Vaughn chooses prep school, keeps Gophers in the mix

Rashad Vaughn, one of the nation’s top recruits for 2014, won’t return to Robbinsdale Cooper High School next season.

Wisconsin Playground Elite guard Rashad Vaughn plays at the Nike Elite Youth Basketball League tournament Sunday, May 26, 2013, at the High Performance Academy in Eagan, Minn.

Emily Dunker

Wisconsin Playground Elite guard Rashad Vaughn plays at the Nike Elite Youth Basketball League tournament Sunday, May 26, 2013, at the High Performance Academy in Eagan, Minn.

Dane Mizutani

Troy Vaughn compares his son, local five-star recruit Rashad Vaughn, to an orange.

He wants to squeeze as much juice, or talent, out of him as possible, and at the moment, Vaughn doesn’t feel his son is being squeezed hard enough.

That’s the main reason Rashad Vaughn won’t return to Robbinsdale Cooper High School in New Hope, Minn., next year. 

A few reports surfaced June 17 that said Rashad Vaughn — the No. 6 recruit in the nation for 2014 according to Rivals.com — will forego his senior season at Robbinsdale Cooper and instead enroll at a prep school next year.

Troy Vaughn confirmed those reports with the Minnesota Daily on June 19.  

“We’ve got a big cup to fill with him,” Vaughn said. “We love it here, but we’re in Minnesota and after a game [when] Rashad ends up with a nice dunk … that guy [he dunked on] wants a picture with him.

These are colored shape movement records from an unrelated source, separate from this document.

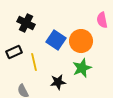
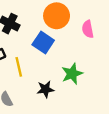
pink semicircle: (102, 20) -> (88, 29), moved
orange circle: (81, 41) -> (57, 16), moved

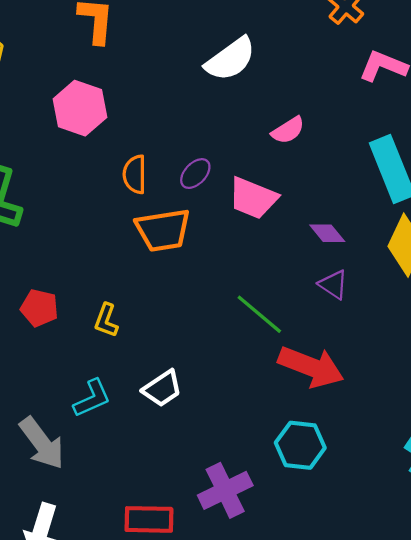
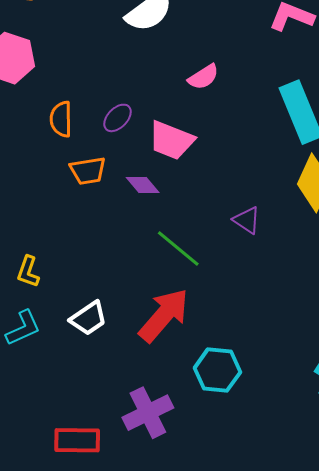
orange trapezoid: (163, 230) -> (88, 171), size x0.7
purple diamond: (327, 233) -> (143, 185), moved
yellow L-shape: (106, 320) -> (28, 272), moved
red arrow: (311, 367) -> (164, 315), moved, turned -70

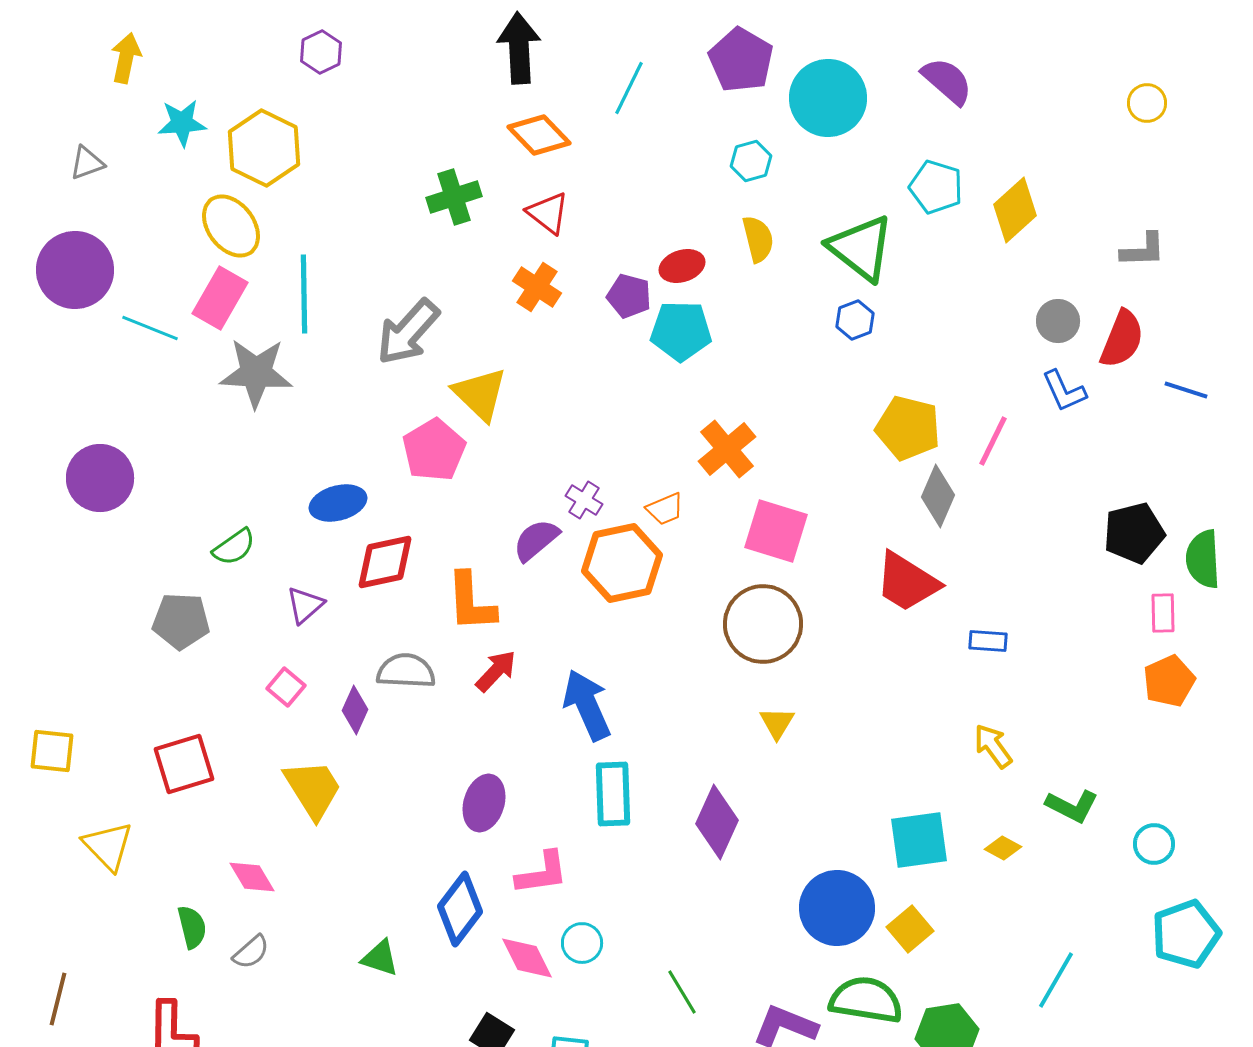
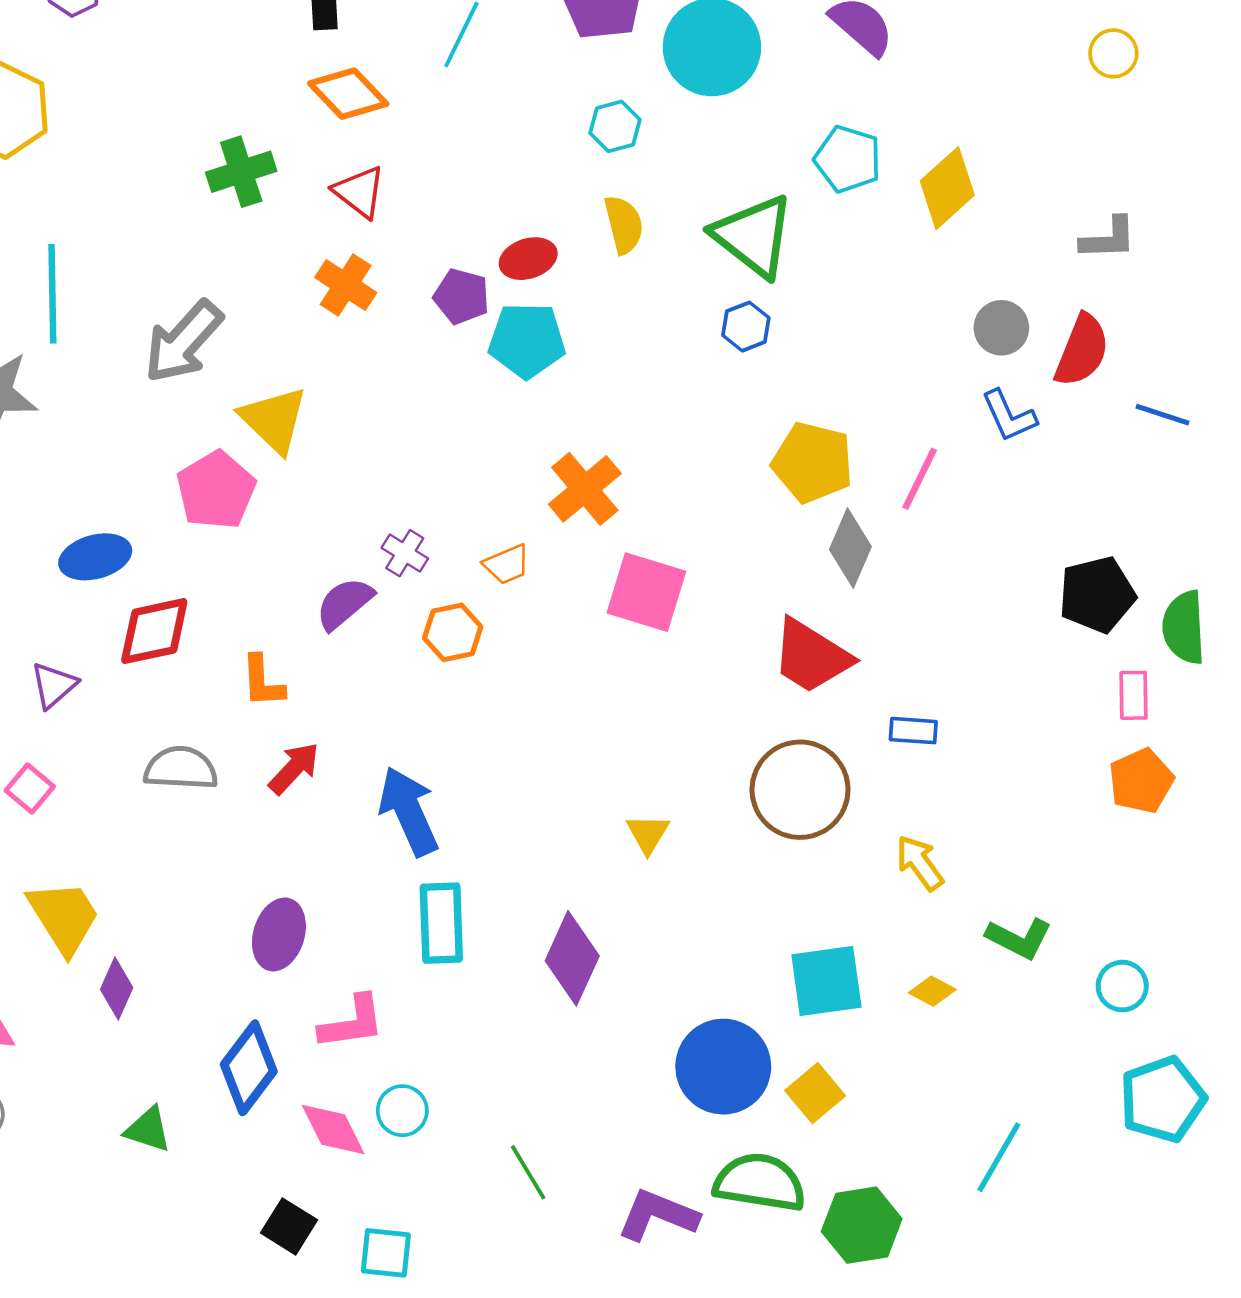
orange hexagon: (622, 563) -> (453, 632), size x0.6
orange L-shape: (471, 602) -> (263, 681), size x0.7
brown circle: (763, 624) -> (800, 790), moved
purple diamond: (355, 710) -> (117, 989), moved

I’m like, ‘OK, is he really getting squeezed right now?’”

Rashad Vaughn’s longtime mentor Pete Kaffey agreed he needs more consistent competition.

Kaffey serves as an assistant coach at Robbinsdale Cooper, but he’s known Rashad Vaughn since the stud shooting guard was a little kid. Kaffey said their relationship goes deeper than basketball, so it was easy for him to support Vaughn’s decision to pursue a prep school.

“I care about him a lot as a person, because he’s a good kid … and I’ve got to give him the best advice,” Kaffey said. “He’s got to play with and against the best to get better, and we don’t always have that consistency here.”

Troy Vaughn said he’s considered the move throughout the past year. He said his son was initially more excited about the decision than he was.

“I was more selfish on my part at first because I know he’s going to be going to college soon … and he’s a big part of our family structure here,” the elder Vaughn said. “But when we looked at it, we realized that he needed to be in the right environment to succeed.”

Troy Vaughn said they’ve narrowed his son’s list of possible prep schools to four, including programs such as Huntington Prep (W.Va.) and Findlay Prep (Nev.).

Troy Vaughn has spoken highly of Huntington Prep, a program Vaughn has communicated with since the decision process began.

“In our eyes, we have a great relationship with Rashad,” said Huntington Prep head coach Rob Fulford. “We have developed a relationship longer than a lot of other schools.”

“I’ve never lost a kid that I’ve wanted,” Fulford added. “If we want them here at Huntington, we usually get them.”

Fulford said Vaughn has the raw ability to be a special player at the next level, but his work ethic will put him over the top.

“That’s one of the first things he asked me when he got here: ‘How late can I stay in the gym?’” Fulford said.

Fulford seemed confident in his relationship with Rashad Vaughn, but Troy Vaughn said the decision is still a ways out. He said he wants Rashad to focus on his summer basketball commitments now.

Troy Vaughn said his son’s decision to leave Minnesota doesn’t rule the Gophers out as his college choice. He said he loves the direction new head coach Richard Pitino and his staff are taking the program.

“That would be a dream for me that I could watch him in my own backyard,” Troy Vaughn said.

Kaffey also disregarded the notion that Vaughn’s decision to enroll in a prep school eliminates the Gophers from contention.

“He’s going to evolve into something special,” Kaffey said. “That’s why he wants to make this move. He wants to be the best.”